Publication

'Stopping short?' Sentencing reform and short prison sentences

By 
Helen Mills
Tuesday, 13 August 2019

Our latest report, by Helen Mills – 'Stopping short?' Sentencing reform and short prison sentences – examines the future of sentencing reform and how abolishing short terms of imprisonment might impact on prison numbers.

‘Abolish’ is not standard terminology for justice secretaries talking about their intentions for sentencing reform. The notion put forward in February this year, of taking a firmly established element of sentencing practice, questioning its value, and saying we should do something else instead, seems a bold one. Not since Kenneth Clarke’s tenure in 2010, has there been a justice secretary who presented a reform agenda in sentencing intended to reduce the numbers imprisoned. 

Six months on, the future of sentencing reform as a government agenda is, at best, uncertain. Will this policy agenda survive the significant personnel changes of a new Prime Minster and a new ministerial team at the Ministry of Justice? Will it rise above or fly under the radar of our distracted political times?

Whatever the answer to these questions and whatever the future of this policy agenda, the issues that have been highlighted over recent months, in relation to sentencing reform and restricting the use of prison, remain highly significant to those concerned with criminal justice reform. It is these matters this briefing focuses on. Three main elements are covered here.

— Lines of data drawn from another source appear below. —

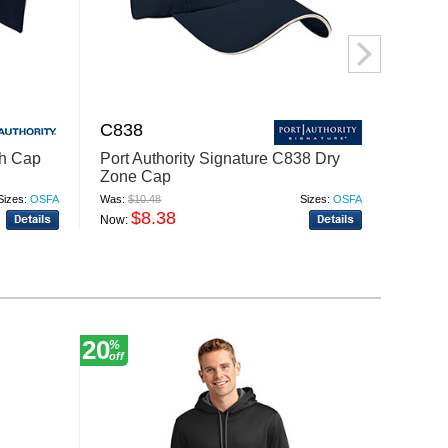
C838
C850
sh Cap
Port Authority Signature C838 Dry
Port A
Zone Cap
Sued
Sizes:
OSFA
Was:
$10.48
Sizes:
OSFA
Was:
$9.
$8.38
$
Now:
Now:
20
15
%
%
off
off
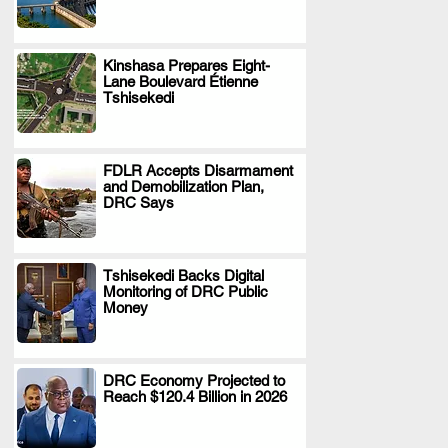
Kinshasa Prepares Eight-
Lane Boulevard Étienne
.
Tshisekedi
FDLR Accepts Disarmament
and Demobilization Plan,
.
DRC Says
Tshisekedi Backs Digital
Monitoring of DRC Public
.
Money
DRC Economy Projected to
Reach $120.4 Billion in 2026
.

  1. The case for reducing short prison sentences, as it has been presented by various government figures in the period January to July 2019.
  2. The options for sentencing reform with the intention to reduce short prison sentences and the issues that arise from their implementation. In particular, considering the evidence from Scotland about the impact of their presumption against short prison sentences.
  3. Assessing the potential impact various sentencing reform scenarios would have, should they be implemented, on their intended target of prison receptions and the prison population.